Unfortunately, magnesian limestone, and its simpler building counterpart limestone (CaCO3), is prone to attack by common environmental pollutants, such sulfur containing oxides in acid rain, or particulate sulfate matter, predominantly released into the atmosphere during the combustion of fossil fuels in power stations or vehicles. The resulting sulfate-induced limestone decay, via formation of sparingly soluble Ca2+ salts from the reaction of limestone with SO2 or acid rain, is visible at many points around the cathedral exterior, causing stonework to blacken and slowly erode, destroying finer details created by stone cutters in the middle-ages.

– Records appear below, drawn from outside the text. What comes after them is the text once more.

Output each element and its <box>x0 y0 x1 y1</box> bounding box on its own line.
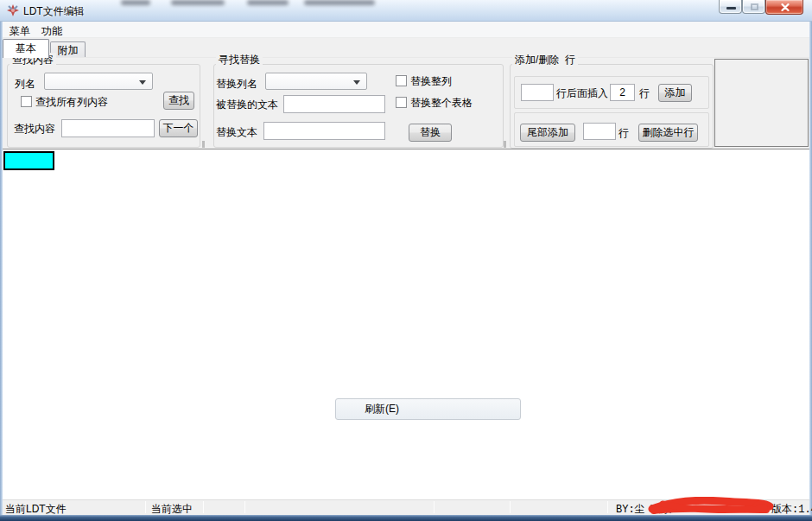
replace-column-combobox[interactable] <box>265 73 367 90</box>
column-name-label: 列名 <box>15 77 35 92</box>
append-to-end-button[interactable]: 尾部添加 <box>520 124 575 142</box>
replace-text-input[interactable] <box>263 122 385 140</box>
title-bar: LDT文件编辑 <box>0 0 812 22</box>
replaced-text-input[interactable] <box>283 95 385 113</box>
author-label: BY:尘 <box>616 502 645 517</box>
splitter-grip[interactable] <box>504 141 506 148</box>
splitter-grip[interactable] <box>202 141 205 148</box>
maximize-icon <box>751 3 758 10</box>
window-title: LDT文件编辑 <box>23 4 85 19</box>
add-button[interactable]: 添加 <box>658 84 692 102</box>
selected-grid-cell[interactable] <box>3 151 54 170</box>
replaced-text-label: 被替换的文本 <box>216 98 278 112</box>
menu-bar: 菜单 功能 <box>3 22 809 38</box>
close-button[interactable] <box>765 0 803 15</box>
empty-side-panel <box>714 59 809 147</box>
rows-unit-label: 行 <box>639 86 650 101</box>
version-label: 版本:1.4 <box>771 502 812 517</box>
find-button[interactable]: 查找 <box>163 92 194 110</box>
tabpage-top-edge <box>3 57 809 58</box>
data-grid-area <box>3 149 809 499</box>
insert-count-input[interactable] <box>610 84 635 101</box>
replace-whole-table-checkbox[interactable] <box>396 97 407 108</box>
current-file-label: 当前LDT文件 <box>5 502 67 517</box>
status-divider <box>607 501 608 513</box>
glass-reflection <box>121 0 150 5</box>
chevron-down-icon <box>353 80 360 85</box>
search-all-columns-label: 查找所有列内容 <box>35 95 108 110</box>
glass-reflection <box>247 0 289 5</box>
glass-reflection <box>304 0 375 5</box>
status-divider <box>145 501 146 513</box>
tab-basic[interactable]: 基本 <box>3 39 49 58</box>
chevron-down-icon <box>139 80 146 85</box>
minimize-icon <box>726 7 736 10</box>
find-content-label: 查找内容 <box>14 122 55 137</box>
find-column-combobox[interactable] <box>44 73 153 90</box>
add-delete-rows-title: 添加/删除 行 <box>512 53 578 67</box>
refresh-button[interactable]: 刷新(E) <box>335 398 521 420</box>
delete-rows-unit-label: 行 <box>619 126 629 141</box>
replace-button[interactable]: 替换 <box>409 124 452 142</box>
current-selected-label: 当前选中 <box>151 502 193 517</box>
search-all-columns-checkbox[interactable] <box>21 96 32 107</box>
insert-after-label: 行后面插入 <box>556 86 608 101</box>
next-button[interactable]: 下一个 <box>159 119 198 137</box>
status-divider <box>203 501 204 513</box>
replace-whole-column-label: 替换整列 <box>410 74 452 89</box>
menu-item-menu[interactable]: 菜单 <box>7 23 33 40</box>
replace-column-label: 替换列名 <box>216 77 257 92</box>
status-divider <box>510 501 511 513</box>
replace-text-label: 替换文本 <box>216 125 257 140</box>
app-icon <box>6 3 20 17</box>
delete-selected-rows-button[interactable]: 删除选中行 <box>638 124 698 142</box>
minimize-button[interactable] <box>719 0 742 14</box>
close-icon <box>781 3 790 11</box>
find-content-input[interactable] <box>61 119 155 137</box>
replace-whole-table-label: 替换整个表格 <box>410 96 473 111</box>
delete-count-input[interactable] <box>583 123 616 140</box>
menu-item-function[interactable]: 功能 <box>39 23 65 40</box>
maximize-button[interactable] <box>742 0 765 14</box>
replace-group-title: 寻找替换 <box>216 53 263 67</box>
status-divider <box>244 501 245 513</box>
status-divider <box>434 501 435 513</box>
replace-whole-column-checkbox[interactable] <box>396 75 407 86</box>
red-scribble-redaction <box>645 497 777 517</box>
glass-reflection <box>171 0 225 5</box>
insert-after-row-input[interactable] <box>521 84 554 101</box>
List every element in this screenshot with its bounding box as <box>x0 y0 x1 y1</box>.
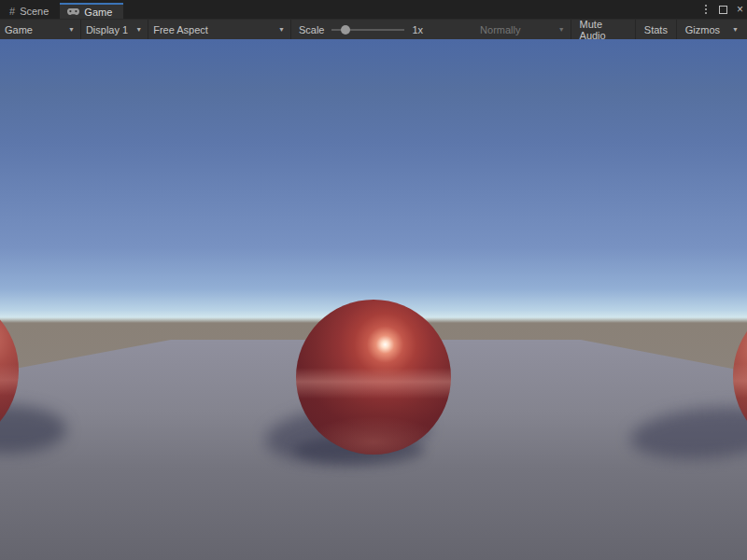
game-view-toolbar: Game ▼ Display 1 ▼ Free Aspect ▼ Scale 1… <box>0 19 747 39</box>
game-render-viewport[interactable] <box>0 39 747 560</box>
red-sphere-center <box>296 300 451 455</box>
maximize-icon[interactable] <box>719 6 727 14</box>
view-type-dropdown[interactable]: Game ▼ <box>0 20 80 39</box>
game-view-panel: # Scene Game × Game ▼ Display <box>0 0 747 560</box>
display-dropdown[interactable]: Display 1 ▼ <box>81 20 148 39</box>
chevron-down-icon: ▼ <box>135 26 142 33</box>
chevron-down-icon: ▼ <box>278 26 285 33</box>
gizmos-button[interactable]: Gizmos ▼ <box>677 20 747 39</box>
scale-value: 1x <box>412 24 423 35</box>
play-mode-dropdown[interactable]: Normally ▼ <box>475 20 571 39</box>
mute-audio-button[interactable]: Mute Audio <box>571 20 635 39</box>
scale-label: Scale <box>299 24 325 35</box>
panel-menu-icon[interactable] <box>702 3 710 16</box>
tab-bar: # Scene Game × <box>0 0 747 19</box>
tab-game[interactable]: Game <box>60 3 123 19</box>
grid-icon: # <box>9 6 15 17</box>
slider-knob[interactable] <box>341 25 350 35</box>
stats-button[interactable]: Stats <box>636 20 676 39</box>
gamepad-icon <box>67 7 79 18</box>
chevron-down-icon: ▼ <box>68 26 75 33</box>
scale-control: Scale 1x <box>291 20 430 39</box>
close-icon[interactable]: × <box>737 4 743 15</box>
chevron-down-icon: ▼ <box>558 26 565 33</box>
tab-scene[interactable]: # Scene <box>2 3 60 19</box>
chevron-down-icon[interactable]: ▼ <box>727 26 743 33</box>
aspect-ratio-dropdown[interactable]: Free Aspect ▼ <box>148 20 290 39</box>
tab-game-label: Game <box>84 7 112 18</box>
scale-slider[interactable] <box>331 24 404 35</box>
tab-scene-label: Scene <box>20 6 49 17</box>
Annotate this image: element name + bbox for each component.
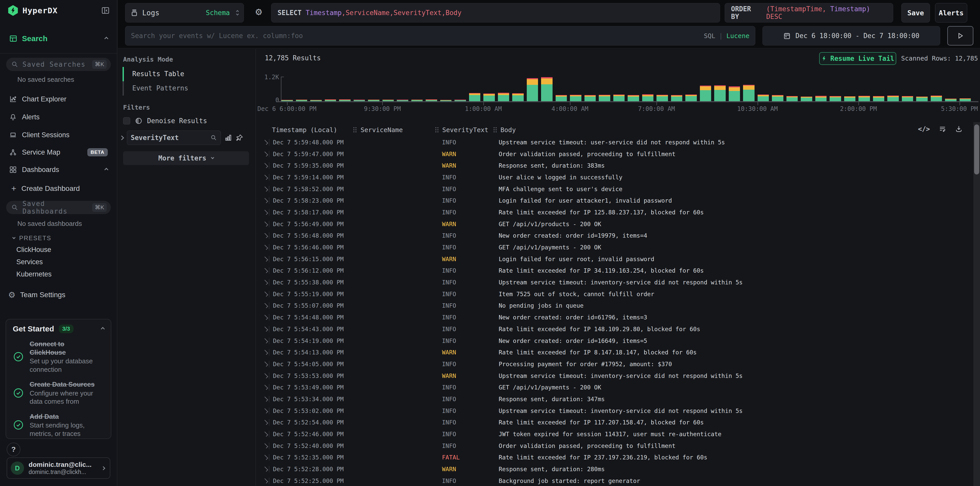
expand-row-icon[interactable] — [263, 175, 268, 180]
expand-row-icon[interactable] — [263, 151, 268, 157]
sidebar-item-dashboards[interactable]: Dashboards — [9, 163, 108, 176]
log-row[interactable]: Dec 7 5:52:46.000 PMINFOJWT token expire… — [257, 428, 972, 440]
resume-live-tail-button[interactable]: Resume Live Tail — [819, 52, 896, 65]
chart-bar[interactable] — [859, 96, 870, 101]
preset-services[interactable]: Services — [16, 258, 43, 266]
expand-row-icon[interactable] — [263, 443, 268, 448]
scrollbar[interactable] — [974, 122, 980, 486]
date-range-picker[interactable]: Dec 6 18:00:00 - Dec 7 18:00:00 — [762, 26, 940, 46]
expand-row-icon[interactable] — [263, 257, 268, 262]
denoise-label[interactable]: Denoise Results — [147, 117, 207, 125]
expand-row-icon[interactable] — [263, 280, 268, 285]
expand-row-icon[interactable] — [263, 373, 268, 378]
create-dashboard-button[interactable]: + Create Dashboard — [11, 183, 80, 193]
sidebar-item-client-sessions[interactable]: Client Sessions — [9, 128, 108, 142]
log-row[interactable]: Dec 7 5:52:40.000 PMINFOOrder validation… — [257, 440, 972, 452]
chart-bars[interactable] — [282, 76, 974, 101]
chart-bar[interactable] — [599, 95, 610, 101]
download-icon[interactable] — [955, 125, 963, 133]
log-row[interactable]: Dec 7 5:55:38.000 PMINFOUpstream service… — [257, 276, 972, 288]
chart-bar[interactable] — [642, 94, 654, 101]
text-wrap-icon[interactable] — [939, 125, 946, 133]
alerts-button[interactable]: Alerts — [935, 3, 967, 22]
lucene-mode-toggle[interactable]: Lucene — [727, 32, 749, 40]
sql-mode-toggle[interactable]: SQL — [704, 32, 715, 40]
expand-row-icon[interactable] — [263, 455, 268, 460]
column-header-body[interactable]: Body — [501, 126, 516, 134]
expand-row-icon[interactable] — [263, 397, 268, 402]
chart-bar[interactable] — [671, 95, 682, 101]
get-started-step[interactable]: Create Data Sources Configure where your… — [13, 380, 104, 406]
mode-results-table[interactable]: Results Table — [132, 70, 185, 78]
chart-bar[interactable] — [902, 96, 913, 101]
chart-bar[interactable] — [512, 93, 524, 101]
chart-bar[interactable] — [700, 86, 711, 101]
log-row[interactable]: Dec 7 5:56:12.000 PMINFORate limit excee… — [257, 265, 972, 277]
chart-bar[interactable] — [916, 97, 928, 101]
source-settings-gear-icon[interactable]: ⚙ — [255, 8, 262, 16]
chart-bar[interactable] — [786, 96, 798, 101]
expand-row-icon[interactable] — [263, 245, 268, 250]
drag-handle-icon[interactable] — [493, 127, 495, 133]
column-header-timestamp[interactable]: Timestamp (Local) — [272, 126, 337, 134]
sidebar-item-service-map[interactable]: Service Map BETA — [9, 146, 108, 159]
log-row[interactable]: Dec 7 5:54:43.000 PMINFORate limit excee… — [257, 323, 972, 335]
chart-bar[interactable] — [729, 86, 740, 101]
preset-kubernetes[interactable]: Kubernetes — [16, 270, 52, 278]
chart-bar[interactable] — [844, 96, 856, 101]
chart-bar[interactable] — [931, 96, 942, 101]
expand-row-icon[interactable] — [263, 408, 268, 413]
help-button[interactable]: ? — [6, 443, 21, 456]
chevron-up-icon[interactable] — [105, 167, 108, 172]
expand-row-icon[interactable] — [263, 467, 268, 472]
chart-bar[interactable] — [613, 94, 625, 101]
collapse-sidebar-icon[interactable] — [101, 6, 110, 15]
log-row[interactable]: Dec 7 5:54:48.000 PMINFONew order create… — [257, 311, 972, 323]
chevron-right-icon[interactable] — [119, 135, 124, 140]
log-row[interactable]: Dec 7 5:54:05.000 PMINFOProcessing payme… — [257, 358, 972, 370]
chart-bar[interactable] — [657, 95, 668, 101]
expand-row-icon[interactable] — [263, 478, 268, 483]
log-row[interactable]: Dec 7 5:54:13.000 PMWARNRate limit excee… — [257, 346, 972, 358]
search-icon[interactable] — [210, 134, 217, 141]
expand-row-icon[interactable] — [263, 210, 268, 215]
order-by-input[interactable]: ORDER BY (TimestampTime, Timestamp) DESC — [725, 3, 893, 22]
chart-bar[interactable] — [887, 96, 899, 101]
log-row[interactable]: Dec 7 5:52:54.000 PMINFORate limit excee… — [257, 417, 972, 429]
select-clause-input[interactable]: SELECT Timestamp,ServiceName,SeverityTex… — [271, 3, 720, 22]
chart-bar[interactable] — [830, 96, 841, 101]
expand-row-icon[interactable] — [263, 163, 268, 168]
chart-bar[interactable] — [801, 97, 812, 101]
sidebar-item-chart-explorer[interactable]: Chart Explorer — [9, 92, 108, 106]
log-row[interactable]: Dec 7 5:58:52.000 PMINFOMFA challenge se… — [257, 183, 972, 195]
log-row[interactable]: Dec 7 5:59:48.000 PMINFOUpstream service… — [257, 137, 972, 148]
chart-bar[interactable] — [873, 96, 885, 101]
chart-bar[interactable] — [815, 96, 827, 101]
chart-bar[interactable] — [959, 98, 971, 101]
get-started-step[interactable]: Add Data Start sending logs, metrics, or… — [13, 413, 104, 438]
source-selector[interactable]: Logs Schema — [125, 3, 244, 22]
chart-bar[interactable] — [325, 99, 336, 101]
bar-chart-icon[interactable] — [224, 134, 232, 142]
chart-bar[interactable] — [743, 85, 754, 101]
column-header-severitytext[interactable]: SeverityText — [442, 126, 488, 134]
chart-bar[interactable] — [628, 95, 639, 101]
sidebar-item-search[interactable]: Search — [9, 32, 108, 45]
log-row[interactable]: Dec 7 5:52:35.000 PMFATALRate limit exce… — [257, 452, 972, 464]
chart-bar[interactable] — [757, 94, 769, 101]
log-row[interactable]: Dec 7 5:56:15.000 PMWARNLogin failed for… — [257, 253, 972, 265]
log-row[interactable]: Dec 7 5:52:25.000 PMINFOBackground job s… — [257, 475, 972, 486]
expand-row-icon[interactable] — [263, 350, 268, 355]
log-row[interactable]: Dec 7 5:56:49.000 PMWARNGET /api/v1/prod… — [257, 218, 972, 230]
chevron-up-icon[interactable] — [101, 327, 105, 331]
chart-bar[interactable] — [469, 93, 480, 101]
chart-bar[interactable] — [945, 99, 956, 101]
log-row[interactable]: Dec 7 5:53:53.000 PMWARNUpstream service… — [257, 370, 972, 382]
saved-dashboards-input[interactable]: Saved Dashboards ⌘K — [6, 201, 111, 214]
expand-row-icon[interactable] — [263, 420, 268, 425]
chart-bar[interactable] — [714, 85, 726, 101]
denoise-checkbox[interactable] — [123, 117, 130, 124]
sidebar-item-alerts[interactable]: Alerts — [9, 110, 108, 124]
log-row[interactable]: Dec 7 5:59:47.000 PMWARNOrder validation… — [257, 148, 972, 160]
more-filters-button[interactable]: More filters — [123, 151, 249, 165]
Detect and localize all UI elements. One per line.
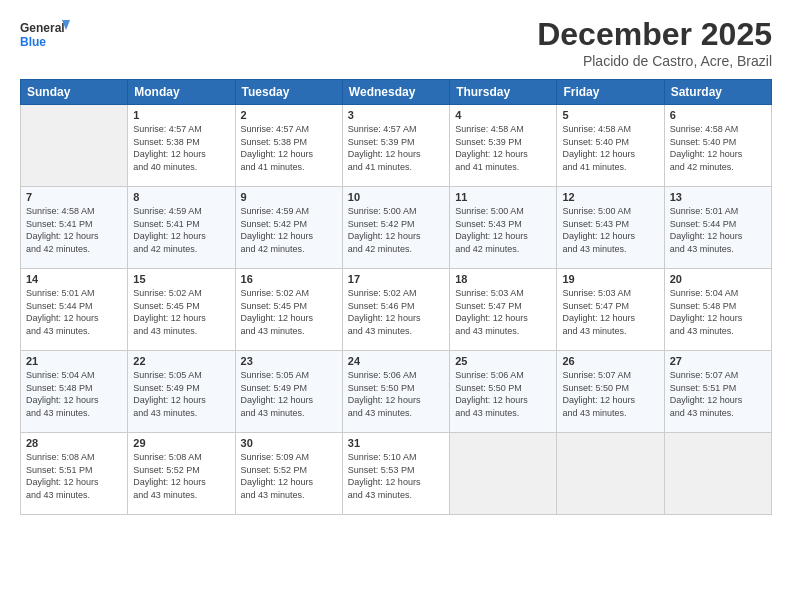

Hydrophobic surface coatings offer one solution to protect vulnerable stonework. Alternative coatings are disadvantageous, as they may seal the masonry microstructure, reducing ‘breathing’ and causing mould growth and salt efflorescence. The present research utilised powerful laboratory and synchrotron X-ray methods to investigate the impact of a new conformal surface coating, derived from naturally-sourced free fatty acids, combined with trace amounts of fluorinated alkylsilanes, which impart super hydrophobicity
to pure limestone; super hydrophobic surfaces exhibit the so-called ‘lotus effect’, repelling water and snow and enabling easy removal of dirt. The benefits of this super hydrophobic coating on retarding the sulphate-induced decay of limestone were quantified by X-ray Absorption Spectroscopy measurements on beamline B18 of the Diamond Light Source. These studies led the Cardiff team to apply the super hydrophobic formulation to 19th century stonework from York Minster, protecting it against sulphuric acid permeation (Figure 2).
Figure 2. Mechanism of sulphate-induced limestone decay, and protection by super hydrophobic coating. (Image courtesy of Scientific Reports.)
This work is helping to elucidate the mechanisms of limestone weathering and decay, and guiding the development of conservation techniques for the ongoing restoration of York Minster, helping to protect the future of historic architectures.